Заспанная и встрепанная, девушка села на постели, спросонья щурясь на слабый свет масляного фонаря. Ялуша удовлетворенно хмыкнула и, поставив фонарь на низкий столик у кровати дочери, принялась копаться в огромном сундуке, выуживая оттуда одежду для Шани.
– Боги, который час?.. Мам! Айму сегодня Лита купает, меня-то зачем в такую рань подымать?.. Темень еще на улице… – Шаня рухнула обратно на постель, закрывая лицо руками. Греть воду для младшей сестренки и намыливать ей спину, выслушивая бесконечные вопросы малька, совсем не хотелось – тем более что нынче не ее черед…
– А я и не за тем тебя разбудила, – Ялуша деловито стащила со старшей дочери одеяло, не давая ей погрузиться в мягкую теплую дрему, – Проведешь гостью нашу.
– Куда это ее проводить? – насторожилась Шаня, просыпаясь окончательно, – Сама выхода из деревни не найдет что ль?
– А она не по земле пойдет, – улыбнулась мать.
До Шани медленно дошел смысл ее слов. Она покачала головой, недоуменно глядя на Ялушу:
– Погоди… Она чужая ведь – что ж ты ей, лаз показать хочешь?
– Это орел рыбе чужой, – отрезала Ялуша, – А Марушка нам родная. Тебя, дуреху, лечила от глазной хвори, когда ты еще и ходить не умела. Если бы не она – ты бы и света белого не видела, темнотой бы жила. А может, и вовсе бы не жила. Так что как я сказала – так и будет.
Шаня потупилась. Ялуша положила на кровать ворох теплой одежды и, потрепав дочь по голове, вышла из комнаты, дав той возможность привести себя в порядок.

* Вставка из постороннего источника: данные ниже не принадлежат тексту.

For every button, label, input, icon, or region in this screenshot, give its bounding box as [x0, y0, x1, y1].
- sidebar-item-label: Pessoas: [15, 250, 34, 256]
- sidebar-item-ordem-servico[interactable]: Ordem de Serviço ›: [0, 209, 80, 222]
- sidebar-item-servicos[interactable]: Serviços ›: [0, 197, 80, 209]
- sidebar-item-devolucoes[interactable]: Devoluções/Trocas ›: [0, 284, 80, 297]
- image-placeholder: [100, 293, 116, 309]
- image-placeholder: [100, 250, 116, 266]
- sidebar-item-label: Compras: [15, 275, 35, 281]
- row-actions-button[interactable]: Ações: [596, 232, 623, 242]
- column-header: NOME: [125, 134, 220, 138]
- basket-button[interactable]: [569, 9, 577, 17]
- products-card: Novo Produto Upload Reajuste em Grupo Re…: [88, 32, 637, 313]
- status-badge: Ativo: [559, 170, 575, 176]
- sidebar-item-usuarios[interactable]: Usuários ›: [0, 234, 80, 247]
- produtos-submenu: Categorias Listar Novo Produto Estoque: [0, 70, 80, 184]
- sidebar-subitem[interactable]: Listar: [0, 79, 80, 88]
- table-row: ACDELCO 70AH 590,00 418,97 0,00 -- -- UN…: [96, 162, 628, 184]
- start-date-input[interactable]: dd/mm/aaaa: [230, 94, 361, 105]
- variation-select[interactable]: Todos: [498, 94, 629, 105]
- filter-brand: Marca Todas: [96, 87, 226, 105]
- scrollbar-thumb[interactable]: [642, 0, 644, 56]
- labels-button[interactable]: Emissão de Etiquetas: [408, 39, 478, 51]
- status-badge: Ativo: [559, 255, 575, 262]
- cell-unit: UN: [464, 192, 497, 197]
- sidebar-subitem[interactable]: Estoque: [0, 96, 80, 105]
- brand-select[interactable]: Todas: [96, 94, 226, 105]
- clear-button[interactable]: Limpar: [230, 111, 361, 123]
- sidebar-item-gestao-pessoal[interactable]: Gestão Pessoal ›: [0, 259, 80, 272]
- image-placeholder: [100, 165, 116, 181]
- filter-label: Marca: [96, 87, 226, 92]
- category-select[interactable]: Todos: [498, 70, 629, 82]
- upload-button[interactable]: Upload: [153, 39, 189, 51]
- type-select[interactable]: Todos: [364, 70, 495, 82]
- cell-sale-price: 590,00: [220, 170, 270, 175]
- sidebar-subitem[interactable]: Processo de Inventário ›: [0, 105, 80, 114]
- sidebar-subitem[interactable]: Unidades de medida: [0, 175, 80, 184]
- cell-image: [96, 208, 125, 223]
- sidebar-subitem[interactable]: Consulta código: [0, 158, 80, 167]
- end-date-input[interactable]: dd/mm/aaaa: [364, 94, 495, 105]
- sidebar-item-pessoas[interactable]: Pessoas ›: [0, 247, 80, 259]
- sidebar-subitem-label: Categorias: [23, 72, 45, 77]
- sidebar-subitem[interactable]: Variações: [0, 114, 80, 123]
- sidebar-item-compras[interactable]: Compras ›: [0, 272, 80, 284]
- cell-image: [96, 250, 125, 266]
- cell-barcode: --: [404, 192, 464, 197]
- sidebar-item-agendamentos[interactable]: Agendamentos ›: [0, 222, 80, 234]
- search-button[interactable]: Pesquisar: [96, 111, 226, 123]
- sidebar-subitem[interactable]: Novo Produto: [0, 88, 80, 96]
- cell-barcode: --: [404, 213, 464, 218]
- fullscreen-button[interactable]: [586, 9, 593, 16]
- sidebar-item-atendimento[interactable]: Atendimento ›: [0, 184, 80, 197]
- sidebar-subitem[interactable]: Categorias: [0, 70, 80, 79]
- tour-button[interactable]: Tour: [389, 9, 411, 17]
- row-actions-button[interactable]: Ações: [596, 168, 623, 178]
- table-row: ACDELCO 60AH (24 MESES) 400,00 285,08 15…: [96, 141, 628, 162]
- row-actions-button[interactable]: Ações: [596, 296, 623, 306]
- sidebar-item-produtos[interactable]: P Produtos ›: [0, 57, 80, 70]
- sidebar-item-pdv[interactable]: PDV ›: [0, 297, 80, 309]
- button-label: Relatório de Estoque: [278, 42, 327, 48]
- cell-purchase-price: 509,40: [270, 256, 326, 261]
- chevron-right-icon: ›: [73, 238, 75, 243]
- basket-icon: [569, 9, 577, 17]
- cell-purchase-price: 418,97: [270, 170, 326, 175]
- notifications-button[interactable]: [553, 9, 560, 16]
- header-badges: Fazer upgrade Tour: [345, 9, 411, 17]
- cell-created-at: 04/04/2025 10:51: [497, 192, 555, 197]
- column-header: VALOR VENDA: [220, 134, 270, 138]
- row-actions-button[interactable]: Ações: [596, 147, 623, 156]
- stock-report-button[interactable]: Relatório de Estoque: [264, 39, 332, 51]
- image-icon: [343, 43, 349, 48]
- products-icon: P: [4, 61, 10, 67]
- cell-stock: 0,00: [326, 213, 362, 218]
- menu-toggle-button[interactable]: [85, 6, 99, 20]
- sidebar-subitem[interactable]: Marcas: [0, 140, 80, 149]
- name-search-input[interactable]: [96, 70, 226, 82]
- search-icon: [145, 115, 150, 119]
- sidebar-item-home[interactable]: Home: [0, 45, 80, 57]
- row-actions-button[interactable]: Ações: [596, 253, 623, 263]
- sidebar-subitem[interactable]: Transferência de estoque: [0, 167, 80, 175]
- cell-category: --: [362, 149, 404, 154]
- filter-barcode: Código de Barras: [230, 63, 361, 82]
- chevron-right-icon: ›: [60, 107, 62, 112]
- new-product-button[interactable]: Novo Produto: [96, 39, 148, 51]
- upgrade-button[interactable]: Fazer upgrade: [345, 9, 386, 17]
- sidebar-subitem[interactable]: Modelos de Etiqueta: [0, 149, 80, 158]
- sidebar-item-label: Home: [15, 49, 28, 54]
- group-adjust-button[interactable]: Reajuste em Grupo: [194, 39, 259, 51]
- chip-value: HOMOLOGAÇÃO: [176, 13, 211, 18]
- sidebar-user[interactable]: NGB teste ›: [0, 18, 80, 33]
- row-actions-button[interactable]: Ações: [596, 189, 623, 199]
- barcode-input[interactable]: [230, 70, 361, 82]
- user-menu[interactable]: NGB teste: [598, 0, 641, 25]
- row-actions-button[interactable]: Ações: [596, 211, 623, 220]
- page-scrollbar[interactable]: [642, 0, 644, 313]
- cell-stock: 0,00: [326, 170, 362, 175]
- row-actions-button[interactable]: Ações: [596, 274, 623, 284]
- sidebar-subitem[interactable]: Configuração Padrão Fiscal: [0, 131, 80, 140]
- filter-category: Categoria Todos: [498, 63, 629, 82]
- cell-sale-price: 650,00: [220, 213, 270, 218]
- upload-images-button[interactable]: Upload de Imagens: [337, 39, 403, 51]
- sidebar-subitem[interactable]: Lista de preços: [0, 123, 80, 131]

Теплый огонек чуть мигал под стеклянным куполом, дрожа от слабого сквозняка, тянущего из подземелья. Чем дольше они шли, тем ощутимее становился этот прохладный, пахнущий сыростью ветерок. Несмотря на время года, в тоннеле было тепло и чуть влажно. С потолка земляного коридора свисали тугие корни, вновь уходящие в землю – местами они образовывали настоящие решетки, сверху донизу затягивающие проход, и приходилось продираться сквозь заросли. Мару это нисколько не смущало: буреломы в лесу были гораздо гуще. На стенах лаза росли грибы, тускло светящиеся бледным зеленоватым сиянием – ведьма знала, что некоторые из них могли бы пригодиться ей для зелий. Да только вряд ли когда-нибудь ей еще доведется заниматься привычным делом.
На взгляд Мары, Шаня оказалась прекрасным собеседником: она молчала. Долговязая, худенькая девочка, высоко подняв фонарь, вела ведьму все дальше от гостеприимного теплого дома Ялуши. Изредка Мара косилась на нее, с любопытством рассматривая узор чешуек над светлыми тонкими бровями – у Шани они отливали перламутрово-сиреневым нежным цветом и чуть мерцали на тусклом свету. Как и все речные люди, она была низенькая, большеглазая и светлокосая. А еще чешуйки, спускающиеся от уголков ее глаз вниз на скулы, уже начали бледнеть и едва заметно топорщиться. Девушка ощутила ее взгляд и без слов поняла, на что глазеет ведьма.
– Скоро совсем отпадут.
– Они лишь над бровями растут? – поинтересовалась ведьма, пропуская Шаню вперед – тоннель разделился на две узкие ветки. Девочка повернула налево, и проход круто пошел вниз. Запахом реки потянуло гораздо ощутимее – Мара поняла, что они спускаются под озеро.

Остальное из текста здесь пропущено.